How do I calculate the remainder for extremely large exponential numbers using Java?

This StackOverflow question asks

        How do i calculate the remainder for extremely large exponential numbers using java ?
        eg. (48^26)/2401


I though the answer was worth reproducing as there is a surprisingly simple solution.
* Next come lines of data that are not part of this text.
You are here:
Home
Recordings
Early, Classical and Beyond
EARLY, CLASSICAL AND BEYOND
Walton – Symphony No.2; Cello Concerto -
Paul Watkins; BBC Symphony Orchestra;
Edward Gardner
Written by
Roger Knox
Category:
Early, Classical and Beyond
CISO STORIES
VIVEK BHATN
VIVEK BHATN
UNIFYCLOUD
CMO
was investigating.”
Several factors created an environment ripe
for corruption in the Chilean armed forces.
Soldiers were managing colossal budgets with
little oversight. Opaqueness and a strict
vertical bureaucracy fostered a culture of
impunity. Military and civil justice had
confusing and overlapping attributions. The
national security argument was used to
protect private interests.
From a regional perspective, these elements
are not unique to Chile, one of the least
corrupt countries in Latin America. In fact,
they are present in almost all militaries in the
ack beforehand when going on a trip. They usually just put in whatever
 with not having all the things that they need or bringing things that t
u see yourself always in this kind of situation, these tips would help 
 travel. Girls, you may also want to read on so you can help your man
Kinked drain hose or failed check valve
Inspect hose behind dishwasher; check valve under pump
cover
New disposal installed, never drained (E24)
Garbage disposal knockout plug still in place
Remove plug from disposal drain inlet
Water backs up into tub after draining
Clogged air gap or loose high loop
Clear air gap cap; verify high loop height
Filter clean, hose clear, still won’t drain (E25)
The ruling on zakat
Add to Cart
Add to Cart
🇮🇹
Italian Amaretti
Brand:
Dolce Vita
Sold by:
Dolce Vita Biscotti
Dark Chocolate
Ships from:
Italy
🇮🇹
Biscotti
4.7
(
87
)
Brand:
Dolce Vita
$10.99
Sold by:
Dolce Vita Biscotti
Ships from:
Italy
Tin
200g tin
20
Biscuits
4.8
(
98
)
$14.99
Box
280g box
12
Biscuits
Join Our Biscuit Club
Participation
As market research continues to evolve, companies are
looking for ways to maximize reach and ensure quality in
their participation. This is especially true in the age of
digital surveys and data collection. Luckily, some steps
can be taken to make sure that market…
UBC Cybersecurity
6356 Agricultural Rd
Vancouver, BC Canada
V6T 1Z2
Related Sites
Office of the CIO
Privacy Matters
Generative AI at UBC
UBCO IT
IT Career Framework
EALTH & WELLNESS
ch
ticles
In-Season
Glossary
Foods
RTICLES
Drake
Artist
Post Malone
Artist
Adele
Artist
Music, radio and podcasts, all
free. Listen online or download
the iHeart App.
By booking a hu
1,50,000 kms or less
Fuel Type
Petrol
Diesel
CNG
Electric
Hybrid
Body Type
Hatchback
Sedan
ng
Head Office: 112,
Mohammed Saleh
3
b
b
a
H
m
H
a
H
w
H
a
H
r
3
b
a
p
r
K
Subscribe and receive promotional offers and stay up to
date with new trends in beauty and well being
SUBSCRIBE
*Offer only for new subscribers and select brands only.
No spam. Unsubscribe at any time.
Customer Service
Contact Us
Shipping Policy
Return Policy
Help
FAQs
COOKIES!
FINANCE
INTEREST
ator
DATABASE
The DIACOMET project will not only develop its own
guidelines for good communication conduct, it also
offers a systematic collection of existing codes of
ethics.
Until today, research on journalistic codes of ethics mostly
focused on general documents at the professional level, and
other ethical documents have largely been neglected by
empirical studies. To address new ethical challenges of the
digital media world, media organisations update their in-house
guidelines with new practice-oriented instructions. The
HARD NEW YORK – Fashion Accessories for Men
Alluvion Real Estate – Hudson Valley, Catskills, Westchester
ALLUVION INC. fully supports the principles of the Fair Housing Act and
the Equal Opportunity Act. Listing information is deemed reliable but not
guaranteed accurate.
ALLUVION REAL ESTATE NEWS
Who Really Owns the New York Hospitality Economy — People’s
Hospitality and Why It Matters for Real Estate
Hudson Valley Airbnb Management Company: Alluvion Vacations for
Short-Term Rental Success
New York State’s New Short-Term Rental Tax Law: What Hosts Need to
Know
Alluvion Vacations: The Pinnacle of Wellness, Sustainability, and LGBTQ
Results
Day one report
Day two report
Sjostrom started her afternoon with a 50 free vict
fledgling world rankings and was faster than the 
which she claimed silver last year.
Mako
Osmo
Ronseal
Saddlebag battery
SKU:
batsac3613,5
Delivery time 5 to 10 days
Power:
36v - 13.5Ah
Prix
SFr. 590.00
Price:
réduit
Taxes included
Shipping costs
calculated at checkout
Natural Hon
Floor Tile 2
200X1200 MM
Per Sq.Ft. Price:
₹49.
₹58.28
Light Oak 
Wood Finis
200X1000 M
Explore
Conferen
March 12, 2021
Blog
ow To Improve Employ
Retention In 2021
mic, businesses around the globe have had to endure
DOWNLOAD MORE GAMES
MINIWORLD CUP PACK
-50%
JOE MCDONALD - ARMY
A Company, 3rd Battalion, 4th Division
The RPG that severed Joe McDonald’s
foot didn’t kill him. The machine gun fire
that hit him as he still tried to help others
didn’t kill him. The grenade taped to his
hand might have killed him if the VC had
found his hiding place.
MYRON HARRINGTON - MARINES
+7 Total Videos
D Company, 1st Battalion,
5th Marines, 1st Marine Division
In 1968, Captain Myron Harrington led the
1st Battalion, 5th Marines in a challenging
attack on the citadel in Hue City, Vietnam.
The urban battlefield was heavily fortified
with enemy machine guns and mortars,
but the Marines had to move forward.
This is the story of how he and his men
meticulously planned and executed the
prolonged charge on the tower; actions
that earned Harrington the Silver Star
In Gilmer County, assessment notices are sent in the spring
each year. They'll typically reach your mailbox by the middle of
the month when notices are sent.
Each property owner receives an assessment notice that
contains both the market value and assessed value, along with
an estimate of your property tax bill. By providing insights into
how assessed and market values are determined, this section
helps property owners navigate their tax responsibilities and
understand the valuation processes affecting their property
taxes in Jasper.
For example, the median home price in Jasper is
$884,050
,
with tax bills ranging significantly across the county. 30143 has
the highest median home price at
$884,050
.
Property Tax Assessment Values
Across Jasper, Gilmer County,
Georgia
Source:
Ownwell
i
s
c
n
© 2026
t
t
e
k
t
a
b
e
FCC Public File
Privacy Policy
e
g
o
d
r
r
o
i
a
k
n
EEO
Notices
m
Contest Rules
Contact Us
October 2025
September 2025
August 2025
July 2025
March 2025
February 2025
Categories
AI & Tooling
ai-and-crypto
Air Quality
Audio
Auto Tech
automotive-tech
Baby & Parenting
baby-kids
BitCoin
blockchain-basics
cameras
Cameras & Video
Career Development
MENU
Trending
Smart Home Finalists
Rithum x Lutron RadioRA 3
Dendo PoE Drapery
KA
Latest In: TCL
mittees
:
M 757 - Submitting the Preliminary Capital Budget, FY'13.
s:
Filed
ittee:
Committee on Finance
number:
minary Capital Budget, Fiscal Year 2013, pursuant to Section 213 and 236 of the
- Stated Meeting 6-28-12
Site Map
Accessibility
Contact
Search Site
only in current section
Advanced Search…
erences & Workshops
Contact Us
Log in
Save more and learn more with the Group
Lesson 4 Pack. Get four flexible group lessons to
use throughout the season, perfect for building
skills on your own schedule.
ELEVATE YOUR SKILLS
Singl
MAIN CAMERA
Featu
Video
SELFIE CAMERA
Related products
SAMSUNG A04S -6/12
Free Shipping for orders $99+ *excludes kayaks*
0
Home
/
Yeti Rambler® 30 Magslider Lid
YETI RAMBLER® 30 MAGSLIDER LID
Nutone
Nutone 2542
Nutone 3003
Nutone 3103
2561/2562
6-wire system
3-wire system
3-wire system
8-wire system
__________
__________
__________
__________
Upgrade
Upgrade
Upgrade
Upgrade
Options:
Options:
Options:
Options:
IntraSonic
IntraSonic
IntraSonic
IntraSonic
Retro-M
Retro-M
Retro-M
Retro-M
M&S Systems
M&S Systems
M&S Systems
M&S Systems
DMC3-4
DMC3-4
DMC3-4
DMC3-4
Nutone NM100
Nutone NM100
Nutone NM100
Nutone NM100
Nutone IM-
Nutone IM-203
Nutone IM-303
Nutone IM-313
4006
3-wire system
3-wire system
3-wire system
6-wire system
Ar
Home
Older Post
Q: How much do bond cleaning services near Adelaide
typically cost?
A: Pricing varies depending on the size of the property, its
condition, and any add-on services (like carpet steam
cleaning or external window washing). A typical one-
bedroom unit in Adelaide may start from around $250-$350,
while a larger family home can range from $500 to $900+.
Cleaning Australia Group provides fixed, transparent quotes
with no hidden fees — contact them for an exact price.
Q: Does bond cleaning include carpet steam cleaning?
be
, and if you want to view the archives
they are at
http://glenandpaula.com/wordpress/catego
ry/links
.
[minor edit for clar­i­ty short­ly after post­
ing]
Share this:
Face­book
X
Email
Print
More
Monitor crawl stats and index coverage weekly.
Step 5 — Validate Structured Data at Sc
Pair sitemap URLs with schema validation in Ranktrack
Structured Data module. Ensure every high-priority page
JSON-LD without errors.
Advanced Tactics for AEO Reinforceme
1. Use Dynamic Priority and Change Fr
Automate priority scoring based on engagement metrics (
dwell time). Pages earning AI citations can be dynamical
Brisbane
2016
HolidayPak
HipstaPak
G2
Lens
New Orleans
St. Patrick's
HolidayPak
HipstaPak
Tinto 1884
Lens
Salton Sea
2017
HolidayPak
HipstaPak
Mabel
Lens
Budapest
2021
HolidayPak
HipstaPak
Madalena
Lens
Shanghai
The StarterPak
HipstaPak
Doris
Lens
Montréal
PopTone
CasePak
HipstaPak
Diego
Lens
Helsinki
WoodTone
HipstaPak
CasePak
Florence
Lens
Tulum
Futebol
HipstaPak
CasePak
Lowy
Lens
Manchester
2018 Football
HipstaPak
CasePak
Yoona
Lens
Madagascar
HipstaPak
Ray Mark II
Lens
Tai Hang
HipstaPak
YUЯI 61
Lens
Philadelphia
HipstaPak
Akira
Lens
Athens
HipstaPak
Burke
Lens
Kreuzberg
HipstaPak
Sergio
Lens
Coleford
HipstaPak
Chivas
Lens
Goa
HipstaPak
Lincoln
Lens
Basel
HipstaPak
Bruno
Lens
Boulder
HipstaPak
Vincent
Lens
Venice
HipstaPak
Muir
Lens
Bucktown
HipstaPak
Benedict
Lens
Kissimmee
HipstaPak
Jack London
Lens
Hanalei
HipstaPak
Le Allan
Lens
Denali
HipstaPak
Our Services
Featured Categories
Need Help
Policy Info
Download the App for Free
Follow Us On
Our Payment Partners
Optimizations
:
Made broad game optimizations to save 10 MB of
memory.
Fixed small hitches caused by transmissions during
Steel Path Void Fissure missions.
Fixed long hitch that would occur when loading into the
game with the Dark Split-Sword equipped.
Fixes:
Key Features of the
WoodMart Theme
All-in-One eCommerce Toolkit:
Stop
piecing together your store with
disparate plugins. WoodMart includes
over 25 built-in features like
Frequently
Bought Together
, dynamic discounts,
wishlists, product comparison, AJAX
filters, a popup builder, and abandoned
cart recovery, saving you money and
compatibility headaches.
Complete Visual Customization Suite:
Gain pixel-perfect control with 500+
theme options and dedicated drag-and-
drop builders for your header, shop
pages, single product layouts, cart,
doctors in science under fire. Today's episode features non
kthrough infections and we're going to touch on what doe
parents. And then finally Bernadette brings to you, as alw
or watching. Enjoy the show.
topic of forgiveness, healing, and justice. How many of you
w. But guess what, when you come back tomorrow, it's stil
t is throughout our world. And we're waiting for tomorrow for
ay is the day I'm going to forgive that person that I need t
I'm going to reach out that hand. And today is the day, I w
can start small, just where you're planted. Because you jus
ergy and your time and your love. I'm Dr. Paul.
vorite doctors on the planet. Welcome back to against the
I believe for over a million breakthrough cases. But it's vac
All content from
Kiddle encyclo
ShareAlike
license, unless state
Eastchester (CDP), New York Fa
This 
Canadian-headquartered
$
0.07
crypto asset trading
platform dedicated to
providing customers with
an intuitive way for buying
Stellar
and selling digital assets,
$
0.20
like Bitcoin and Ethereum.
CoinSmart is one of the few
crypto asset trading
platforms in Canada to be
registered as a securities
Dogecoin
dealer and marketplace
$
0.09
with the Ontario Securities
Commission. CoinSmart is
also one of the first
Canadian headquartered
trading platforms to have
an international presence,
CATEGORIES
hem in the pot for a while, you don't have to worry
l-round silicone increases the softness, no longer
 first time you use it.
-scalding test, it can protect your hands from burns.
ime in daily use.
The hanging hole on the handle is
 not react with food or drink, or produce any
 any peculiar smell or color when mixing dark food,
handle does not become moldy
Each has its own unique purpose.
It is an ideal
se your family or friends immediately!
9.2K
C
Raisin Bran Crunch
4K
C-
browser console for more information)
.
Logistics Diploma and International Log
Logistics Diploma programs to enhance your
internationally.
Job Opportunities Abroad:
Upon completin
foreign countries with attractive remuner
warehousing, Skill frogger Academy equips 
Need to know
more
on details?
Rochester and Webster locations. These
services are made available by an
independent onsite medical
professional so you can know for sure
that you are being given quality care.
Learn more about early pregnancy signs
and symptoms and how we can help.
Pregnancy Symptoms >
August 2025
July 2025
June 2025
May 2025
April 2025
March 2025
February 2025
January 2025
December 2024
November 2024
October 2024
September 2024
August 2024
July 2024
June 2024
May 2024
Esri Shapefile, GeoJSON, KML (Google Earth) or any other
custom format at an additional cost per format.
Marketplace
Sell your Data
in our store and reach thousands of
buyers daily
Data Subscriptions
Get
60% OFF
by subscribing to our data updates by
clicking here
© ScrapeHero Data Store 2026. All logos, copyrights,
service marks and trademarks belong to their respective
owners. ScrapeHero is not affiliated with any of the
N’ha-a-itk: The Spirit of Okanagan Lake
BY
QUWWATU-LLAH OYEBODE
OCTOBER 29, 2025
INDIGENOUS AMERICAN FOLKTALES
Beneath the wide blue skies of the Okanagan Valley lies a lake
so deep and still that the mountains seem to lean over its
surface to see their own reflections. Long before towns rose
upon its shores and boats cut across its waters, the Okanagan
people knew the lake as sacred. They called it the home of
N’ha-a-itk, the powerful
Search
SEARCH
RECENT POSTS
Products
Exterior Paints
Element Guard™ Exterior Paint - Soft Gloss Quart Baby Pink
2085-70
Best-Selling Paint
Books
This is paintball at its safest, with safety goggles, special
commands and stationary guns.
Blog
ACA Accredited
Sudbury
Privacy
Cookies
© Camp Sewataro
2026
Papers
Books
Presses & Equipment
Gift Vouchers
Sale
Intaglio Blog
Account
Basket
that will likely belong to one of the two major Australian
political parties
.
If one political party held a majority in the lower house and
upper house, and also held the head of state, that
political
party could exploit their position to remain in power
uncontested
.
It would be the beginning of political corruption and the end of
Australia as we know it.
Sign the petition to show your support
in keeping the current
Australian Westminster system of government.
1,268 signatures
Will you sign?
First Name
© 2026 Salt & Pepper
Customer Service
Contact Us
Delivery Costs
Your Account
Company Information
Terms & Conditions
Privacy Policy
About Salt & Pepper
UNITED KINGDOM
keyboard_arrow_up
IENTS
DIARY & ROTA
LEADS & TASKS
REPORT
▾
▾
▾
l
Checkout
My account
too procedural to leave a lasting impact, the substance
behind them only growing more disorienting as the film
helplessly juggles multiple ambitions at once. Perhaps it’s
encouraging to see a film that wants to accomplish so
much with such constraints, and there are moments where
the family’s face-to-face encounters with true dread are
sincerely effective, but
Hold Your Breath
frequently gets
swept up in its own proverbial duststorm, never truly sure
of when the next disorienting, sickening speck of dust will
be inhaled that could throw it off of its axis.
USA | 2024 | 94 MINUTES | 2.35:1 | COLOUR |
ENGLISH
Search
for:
An answer is to modulus the value in each iteration of calculating the power

(a * b) % n
((A * n + AA) * (B * n + BB)) % n             | AA=a%n & BB=b%n
(A * B * n^2 + A * N * BB + AA * B * n + AA * BB) % n
AA * BB % n                                   since x*n%n ==0
(a % n) * (b % n) % n
In your case, you can write
48^26 % 2401
(48^2) ^ 13 % 2401
as
int n = 48;
for (int i = 1; i < 26; i++)
    n = (n * 48) % 2401;
System.out.println(n);

int n2 = 48 * 48;
for (int i = 1; i < 13; i++)
    n2 = (n2 * 48 * 48) % 2401;
System.out.println(n2);

System.out.println(BigInteger.valueOf(48).pow(26).mod(BigInteger.valueOf(2401)));
prints
1128
1128
1128

Comments

  1. Hi, how did you colorize the Java code? I see that the formulas given are not colorized -- how are they formatted? The reason I ask is that I'm interested in writing a blog which will have some code in it, so I'm looking around to see how other blogs have displayed code. Thanks for any info.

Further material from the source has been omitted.